#### [TASK]
Repeat the records in full. No pictures belong in the copy.

#### [TASK INPUTS]

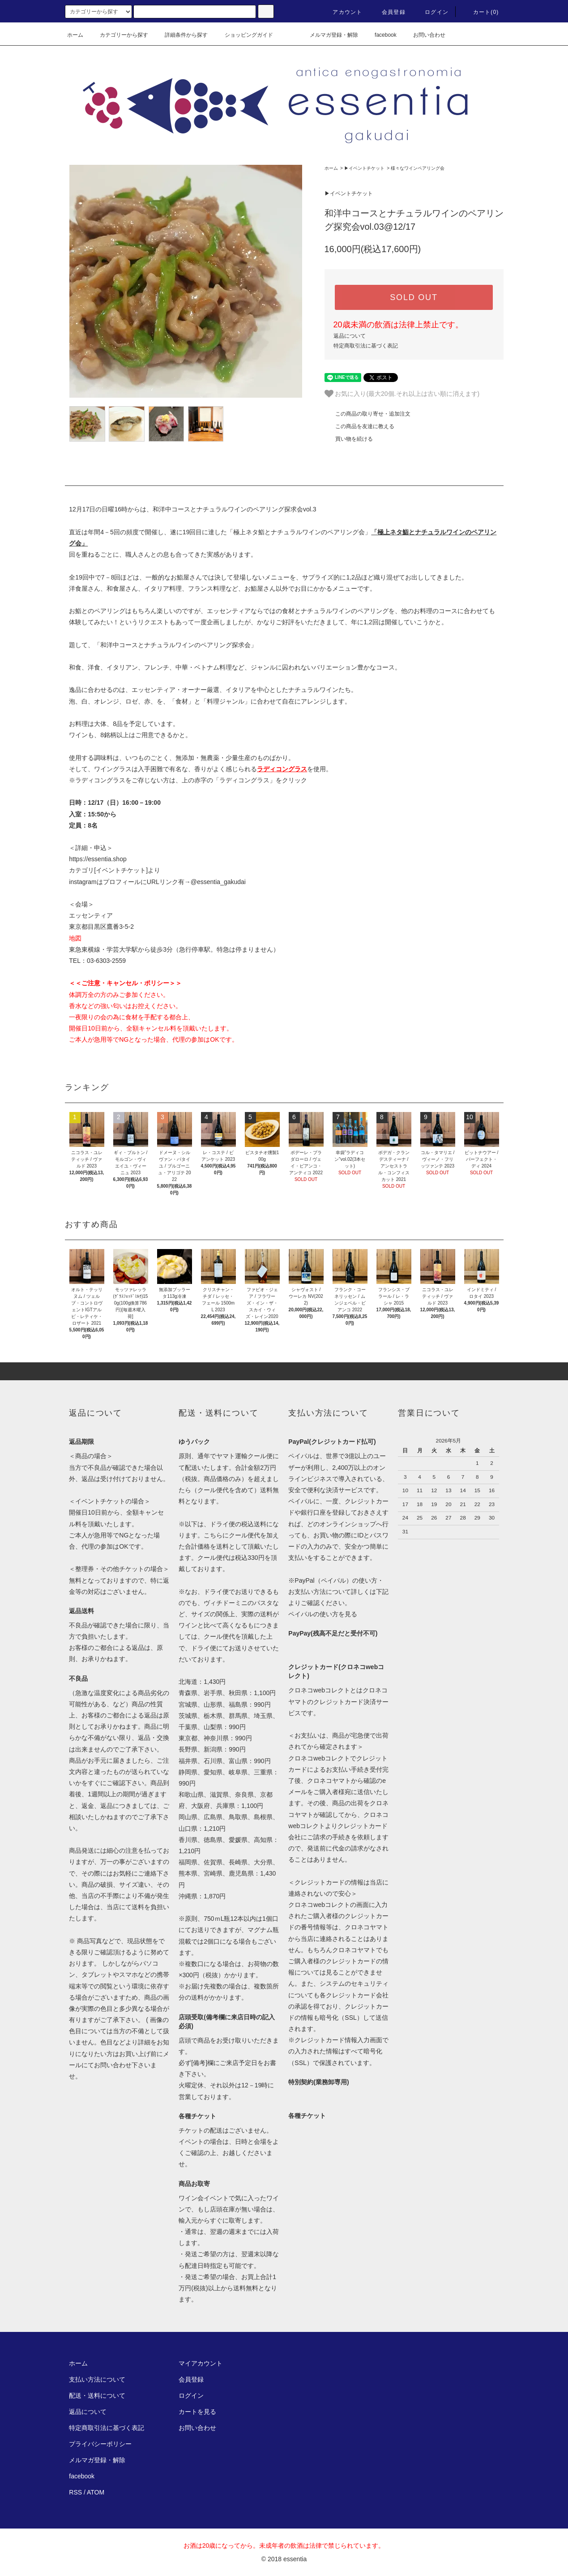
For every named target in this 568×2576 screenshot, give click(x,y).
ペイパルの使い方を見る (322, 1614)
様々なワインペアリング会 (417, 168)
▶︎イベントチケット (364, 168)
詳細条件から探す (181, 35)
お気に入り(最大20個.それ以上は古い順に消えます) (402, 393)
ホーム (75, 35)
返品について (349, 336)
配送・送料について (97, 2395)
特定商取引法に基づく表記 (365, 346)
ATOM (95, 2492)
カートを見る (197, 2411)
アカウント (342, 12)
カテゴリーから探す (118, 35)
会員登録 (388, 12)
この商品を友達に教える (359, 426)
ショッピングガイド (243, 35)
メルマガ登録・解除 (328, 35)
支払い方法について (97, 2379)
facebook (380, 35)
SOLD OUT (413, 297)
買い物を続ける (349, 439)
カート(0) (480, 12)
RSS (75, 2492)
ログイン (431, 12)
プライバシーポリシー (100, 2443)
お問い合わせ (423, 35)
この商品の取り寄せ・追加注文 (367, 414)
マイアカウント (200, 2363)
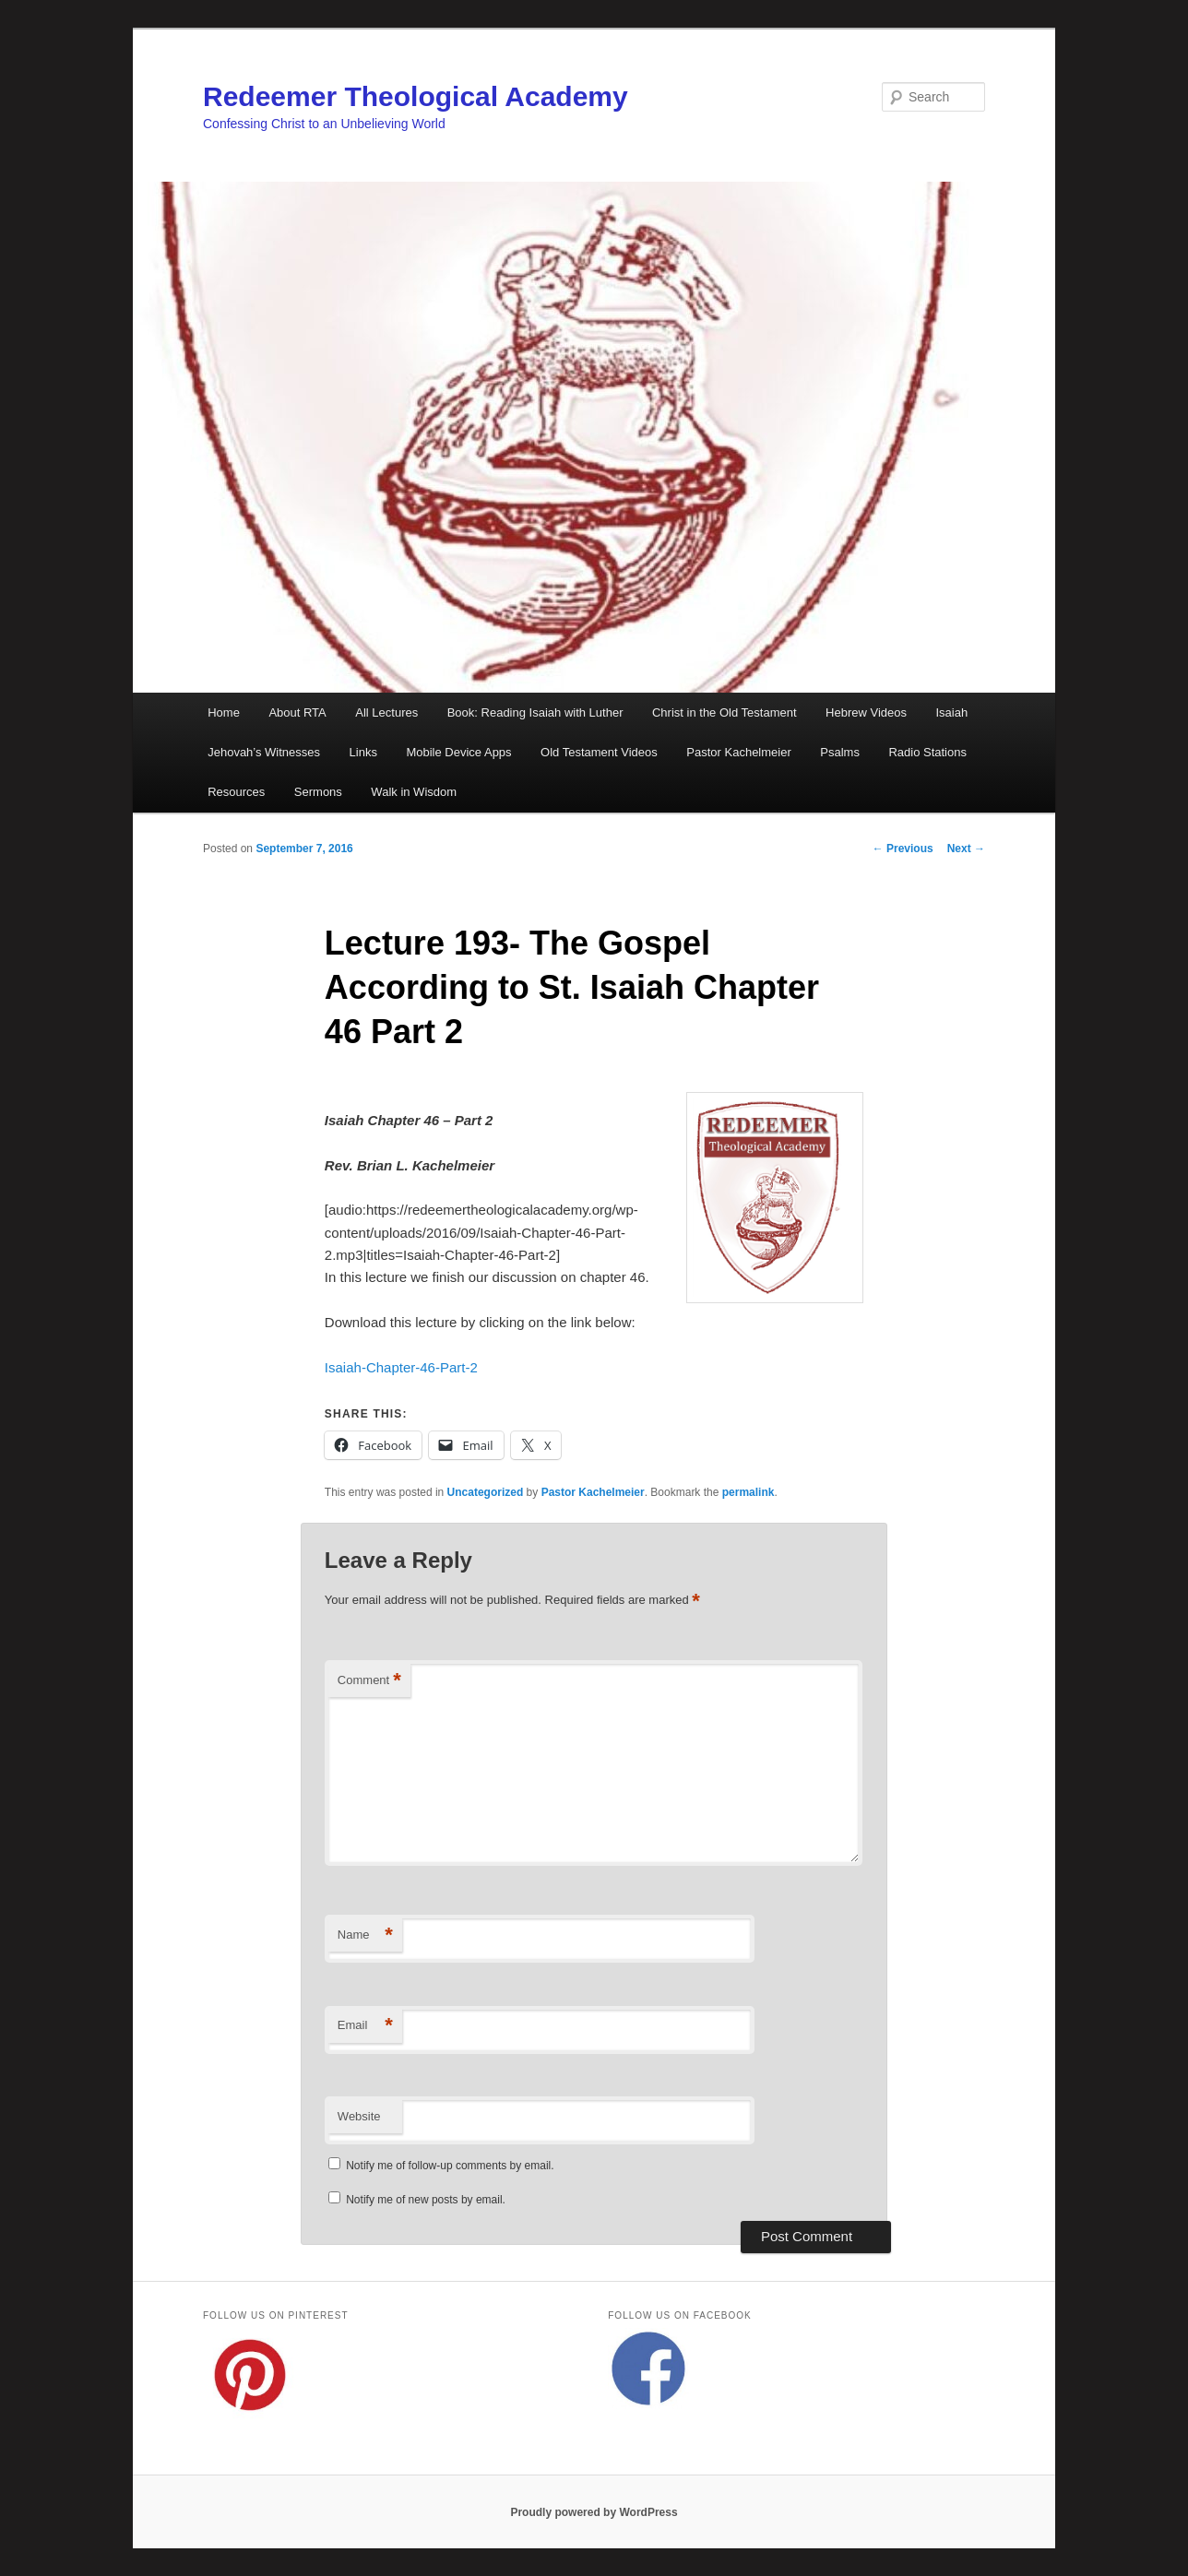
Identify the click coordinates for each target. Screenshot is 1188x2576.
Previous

#### [THE ANSWER]
For every named target in this 568×2576 screenshot, give click(x,y).
ペイパルの使い方を見る (322, 1614)
様々なワインペアリング会 (417, 168)
▶︎イベントチケット (364, 168)
詳細条件から探す (181, 35)
お気に入り(最大20個.それ以上は古い順に消えます) (402, 393)
ホーム (75, 35)
返品について (349, 336)
配送・送料について (97, 2395)
特定商取引法に基づく表記 (365, 346)
ATOM (95, 2492)
カートを見る (197, 2411)
アカウント (342, 12)
カテゴリーから探す (118, 35)
会員登録 (388, 12)
この商品を友達に教える (359, 426)
ショッピングガイド (243, 35)
メルマガ登録・解除 (328, 35)
支払い方法について (97, 2379)
facebook (380, 35)
SOLD OUT (413, 297)
買い物を続ける (349, 439)
カート(0) (480, 12)
RSS (75, 2492)
ログイン (431, 12)
プライバシーポリシー (100, 2443)
お問い合わせ (423, 35)
この商品の取り寄せ・追加注文 (367, 414)
マイアカウント (200, 2363)
Identify the click coordinates for each target. Screenshot is 1188x2576.
Previous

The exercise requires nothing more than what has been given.